- Blu-ray cover
- Traditional Chinese: 為你鍾情
- Simplified Chinese: 为你钟情
- Hanyu Pinyin: wèi nǐ zhōng qíng
- Jyutping: wai4 nei5 zung1 cing4
- Directed by: Raymond Fung
- Written by: Li Kui Ming Raymond Fung Clifton Ko
- Produced by: Raymond Wong Pak-ming
- Starring: Leslie Cheung Loletta Lee Ann Bridgewater Bonnie Law Mang Hoi Jimmy Wong
- Cinematography: Bob Thompson
- Edited by: Kwok Chung Chow
- Music by: Danny Chung
- Production company: Cinema City
- Distributed by: Cinema City
- Release date: 7 September 1985 (Hong Kong);
- Running time: 85 minutes
- Country: Hong Kong
- Language: Cantonese
- Box office: HK$7,880,942

= For Your Heart Only =

1985 Hong Kong film by Raymond Fung

For Your Heart Only (為你鍾情 (wèi nǐ zhōng qíng)) is a 1985 Hong Kong Romantic film directed by Raymond Fung, it stars Leslie Cheung, Loletta Lee, Bonnie Law, Ann Bridgewater, Mang Hoi and Jimmy Wong. The film ran in theaters from 7 September 1985 until 19 September 1985.

== Plot ==
The film centers around DJ Piggy Chan (Leslie Cheung), who falls in love at first sight with Jane Yu (Loletta Lee), he wins her heart on their first date. Soon after that, Jane goes to the club Piggy works at to visit him, she sees Piggy flirting with other woman, she becomes angry and they broke up on the spot. On the other hand, Piggy's best friend, Sapi (Mang Hoi) falls in love with Piggy's sister, Mable Chan (Ann Bridgewater). Piggy wants Mable to focus on school, so forces her to break up Sapi. Piggy and Sapi quarreled and started fighting, Sapi fainted and was rushed to the hospital. Because of this fight, Sapi's kidneys suffered damage, the doctors told Piggy that Sapi was going to die soon. Piggy and his friends decide to throw Sapi a surprise party, to hope Sapi live the remaining days of his life happily, at the end of the party, Sapi said he hopes that Piggy and Jane will get back together. After Sapi's funeral, they finally got back together.

== Cast ==
- Leslie Cheung as Piggy Chan (陳福水) - Broke up with Jane, got back together in the end, likes to flirt with girls
- Loletta Lee as Jane Yu (余麗珍) - Broke up with Piggy, got back together in the end, a nurse
- Ann Bridgewater as Mable Chan (福水妹) - Piggy's sister, in love with Sapi
- Bonnie Law as Judy Mak (阿珠) - Jane's roommate, a nurse
- Mang Hoi as Sapi (沙皮) - Piggy's best friend, in love with Mable, dies because of a kidney disease
- Jimmy Wong as Hayden (海胆) - Piggy's cousin, still in college
- Ngan Lee as Jane's mother - Very protective over her daughter
- Wellington Fung as Piggy's father - Has a gambling addiction
- Clifton Ko as Doctor
- Chi Ling Chiu as BMW Owner
- Fui-On Shing as BMW Owner's Thug
- Wan-On Shing as BMW Owner's Thug
- Raymond Fung as Hospital Visitor (cameo)

== Critical response ==
"They have captured a very interesting story about how the young kids growing in Hong Kong. How the Hongkongers have fun with their friends. And how the youngsters fall in love...........lots of in-jokes with a true version of a natural blend of a group of HK Chinese living in a westernized city like Hong Kong.........it has that subtle touch with true feelings of how they feel about each other. A first Hong Kong prototype of its own in this genre............ this is still a very entertaining story at all times." ----- IMDb (6.4/10 based on 87 user reviews)

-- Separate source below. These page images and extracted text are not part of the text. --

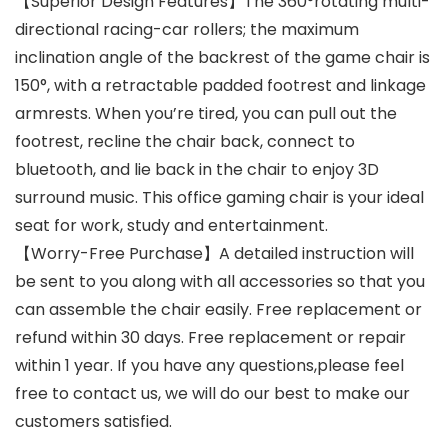
【Superior Design Features】The 360°rotating multi-
directional racing-car rollers; the maximum
inclination angle of the backrest of the game chair is
150°, with a retractable padded footrest and linkage
armrests. When you’re tired, you can pull out the
footrest, recline the chair back, connect to
bluetooth, and lie back in the chair to enjoy 3D
surround music. This office gaming chair is your ideal
seat for work, study and entertainment.
【Worry-Free Purchase】A detailed instruction will
be sent to you along with all accessories so that you
can assemble the chair easily. Free replacement or
refund within 30 days. Free replacement or repair
within 1 year. If you have any questions,please feel
free to contact us, we will do our best to make our
customers satisfied.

"Filled with telling observations of youth, and fresh-faced, compelling performances from the young cast, For Your Heart Only is a touching tale of first love and sudden heartbreak." ----- MyDramaList (7.6/10 based on 10 user reviews)

On the Chinese movie review website, Douban, it received an average rating of 7.4 out of 10 based on 7303 user reviews.